** What you have to do **
Restate the entries below in full, exactly as they read, but without pictures.

** Information supplied **
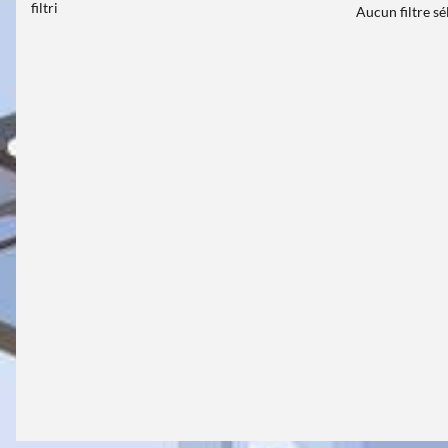
filtri
Aucun filtre s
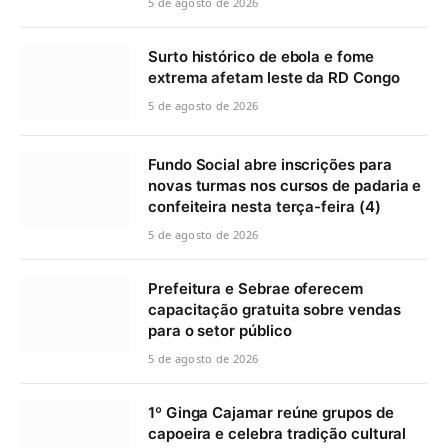
5 de agosto de 2026
Surto histórico de ebola e fome
extrema afetam leste da RD Congo
5 de agosto de 2026
Fundo Social abre inscrições para
novas turmas nos cursos de padaria e
confeiteira nesta terça-feira (4)
5 de agosto de 2026
Prefeitura e Sebrae oferecem
capacitação gratuita sobre vendas
para o setor público
5 de agosto de 2026
1º Ginga Cajamar reúne grupos de
capoeira e celebra tradição cultural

** Response to the task **
filtri
Aucun filtre s
5 de agosto de 2026
Surto histórico de ebola e fome
extrema afetam leste da RD Congo
5 de agosto de 2026
Fundo Social abre inscrições para
novas turmas nos cursos de padaria e
confeiteira nesta terça-feira (4)
5 de agosto de 2026
Prefeitura e Sebrae oferecem
capacitação gratuita sobre vendas
para o setor público
5 de agosto de 2026
1º Ginga Cajamar reúne grupos de
capoeira e celebra tradição cultural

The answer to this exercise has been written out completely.